WORK REQUIRED: Only one stretch of the listing below is wanted: every line from the first to the line containing "Christine and the queens, c'etait", set down exactly.

PROVIDED INFORMATION:

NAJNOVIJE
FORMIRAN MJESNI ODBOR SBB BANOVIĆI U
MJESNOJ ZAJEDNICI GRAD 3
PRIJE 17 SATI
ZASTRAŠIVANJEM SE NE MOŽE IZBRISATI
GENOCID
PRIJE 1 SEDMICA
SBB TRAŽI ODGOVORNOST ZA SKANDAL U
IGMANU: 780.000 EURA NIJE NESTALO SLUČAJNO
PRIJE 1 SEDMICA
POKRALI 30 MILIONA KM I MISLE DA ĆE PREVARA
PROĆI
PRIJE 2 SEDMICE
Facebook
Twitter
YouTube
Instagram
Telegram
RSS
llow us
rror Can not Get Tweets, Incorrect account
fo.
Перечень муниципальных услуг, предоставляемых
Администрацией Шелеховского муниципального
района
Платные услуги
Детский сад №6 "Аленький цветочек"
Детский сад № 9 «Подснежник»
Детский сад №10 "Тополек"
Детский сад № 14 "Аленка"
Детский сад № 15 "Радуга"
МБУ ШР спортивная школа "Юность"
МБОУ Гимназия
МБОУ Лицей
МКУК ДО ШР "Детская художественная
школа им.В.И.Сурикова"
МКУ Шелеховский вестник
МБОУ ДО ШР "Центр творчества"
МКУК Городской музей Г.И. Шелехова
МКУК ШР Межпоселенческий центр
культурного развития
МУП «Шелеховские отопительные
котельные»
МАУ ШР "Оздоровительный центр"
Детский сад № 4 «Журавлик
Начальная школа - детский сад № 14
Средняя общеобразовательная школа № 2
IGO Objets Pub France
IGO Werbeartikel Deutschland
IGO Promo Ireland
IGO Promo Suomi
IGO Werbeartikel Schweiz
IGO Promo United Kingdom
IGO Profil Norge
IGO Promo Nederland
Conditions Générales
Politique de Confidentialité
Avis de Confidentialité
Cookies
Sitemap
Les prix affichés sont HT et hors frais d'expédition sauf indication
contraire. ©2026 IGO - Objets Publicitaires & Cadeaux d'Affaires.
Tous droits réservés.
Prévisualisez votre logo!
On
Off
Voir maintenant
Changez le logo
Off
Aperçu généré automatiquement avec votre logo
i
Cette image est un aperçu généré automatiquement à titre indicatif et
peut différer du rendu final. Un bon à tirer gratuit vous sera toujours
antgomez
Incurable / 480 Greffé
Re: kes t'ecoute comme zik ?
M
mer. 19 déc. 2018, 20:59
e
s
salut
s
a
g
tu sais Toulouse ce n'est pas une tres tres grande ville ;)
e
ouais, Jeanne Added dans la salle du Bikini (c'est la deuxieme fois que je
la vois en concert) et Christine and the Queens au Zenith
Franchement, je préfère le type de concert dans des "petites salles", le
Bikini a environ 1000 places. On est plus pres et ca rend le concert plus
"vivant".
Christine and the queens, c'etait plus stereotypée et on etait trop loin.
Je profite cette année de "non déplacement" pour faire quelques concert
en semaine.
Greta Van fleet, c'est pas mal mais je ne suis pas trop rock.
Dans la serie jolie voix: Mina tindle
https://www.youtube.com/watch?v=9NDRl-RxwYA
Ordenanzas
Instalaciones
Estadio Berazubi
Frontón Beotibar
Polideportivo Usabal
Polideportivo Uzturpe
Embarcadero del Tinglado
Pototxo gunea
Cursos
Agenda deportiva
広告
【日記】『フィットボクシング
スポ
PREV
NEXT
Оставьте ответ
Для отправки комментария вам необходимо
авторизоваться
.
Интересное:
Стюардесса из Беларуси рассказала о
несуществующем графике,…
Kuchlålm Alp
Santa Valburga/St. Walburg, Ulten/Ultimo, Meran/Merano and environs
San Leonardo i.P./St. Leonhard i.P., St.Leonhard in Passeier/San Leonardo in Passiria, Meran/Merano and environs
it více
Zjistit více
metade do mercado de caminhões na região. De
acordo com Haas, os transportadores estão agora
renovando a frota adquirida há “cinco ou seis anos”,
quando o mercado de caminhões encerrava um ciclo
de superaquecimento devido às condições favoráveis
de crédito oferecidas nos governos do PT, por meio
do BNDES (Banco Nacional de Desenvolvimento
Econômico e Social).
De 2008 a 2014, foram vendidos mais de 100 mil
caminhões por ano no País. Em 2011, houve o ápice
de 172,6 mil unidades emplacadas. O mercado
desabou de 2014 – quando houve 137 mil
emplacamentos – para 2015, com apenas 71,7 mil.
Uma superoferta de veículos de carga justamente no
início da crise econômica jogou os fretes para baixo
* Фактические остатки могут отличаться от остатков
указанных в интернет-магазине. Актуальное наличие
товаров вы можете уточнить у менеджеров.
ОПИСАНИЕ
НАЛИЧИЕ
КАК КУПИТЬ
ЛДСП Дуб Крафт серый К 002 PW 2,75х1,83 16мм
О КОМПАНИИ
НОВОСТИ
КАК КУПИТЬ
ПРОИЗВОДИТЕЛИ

RESPONSE TO THE EXERCISE:
NAJNOVIJE
FORMIRAN MJESNI ODBOR SBB BANOVIĆI U
MJESNOJ ZAJEDNICI GRAD 3
PRIJE 17 SATI
ZASTRAŠIVANJEM SE NE MOŽE IZBRISATI
GENOCID
PRIJE 1 SEDMICA
SBB TRAŽI ODGOVORNOST ZA SKANDAL U
IGMANU: 780.000 EURA NIJE NESTALO SLUČAJNO
PRIJE 1 SEDMICA
POKRALI 30 MILIONA KM I MISLE DA ĆE PREVARA
PROĆI
PRIJE 2 SEDMICE
Facebook
Twitter
YouTube
Instagram
Telegram
RSS
llow us
rror Can not Get Tweets, Incorrect account
fo.
Перечень муниципальных услуг, предоставляемых
Администрацией Шелеховского муниципального
района
Платные услуги
Детский сад №6 "Аленький цветочек"
Детский сад № 9 «Подснежник»
Детский сад №10 "Тополек"
Детский сад № 14 "Аленка"
Детский сад № 15 "Радуга"
МБУ ШР спортивная школа "Юность"
МБОУ Гимназия
МБОУ Лицей
МКУК ДО ШР "Детская художественная
школа им.В.И.Сурикова"
МКУ Шелеховский вестник
МБОУ ДО ШР "Центр творчества"
МКУК Городской музей Г.И. Шелехова
МКУК ШР Межпоселенческий центр
культурного развития
МУП «Шелеховские отопительные
котельные»
МАУ ШР "Оздоровительный центр"
Детский сад № 4 «Журавлик
Начальная школа - детский сад № 14
Средняя общеобразовательная школа № 2
IGO Objets Pub France
IGO Werbeartikel Deutschland
IGO Promo Ireland
IGO Promo Suomi
IGO Werbeartikel Schweiz
IGO Promo United Kingdom
IGO Profil Norge
IGO Promo Nederland
Conditions Générales
Politique de Confidentialité
Avis de Confidentialité
Cookies
Sitemap
Les prix affichés sont HT et hors frais d'expédition sauf indication
contraire. ©2026 IGO - Objets Publicitaires & Cadeaux d'Affaires.
Tous droits réservés.
Prévisualisez votre logo!
On
Off
Voir maintenant
Changez le logo
Off
Aperçu généré automatiquement avec votre logo
i
Cette image est un aperçu généré automatiquement à titre indicatif et
peut différer du rendu final. Un bon à tirer gratuit vous sera toujours
antgomez
Incurable / 480 Greffé
Re: kes t'ecoute comme zik ?
M
mer. 19 déc. 2018, 20:59
e
s
salut
s
a
g
tu sais Toulouse ce n'est pas une tres tres grande ville ;)
e
ouais, Jeanne Added dans la salle du Bikini (c'est la deuxieme fois que je
la vois en concert) et Christine and the Queens au Zenith
Franchement, je préfère le type de concert dans des "petites salles", le
Bikini a environ 1000 places. On est plus pres et ca rend le concert plus
"vivant".
Christine and the queens, c'etait plus stereotypée et on etait trop loin.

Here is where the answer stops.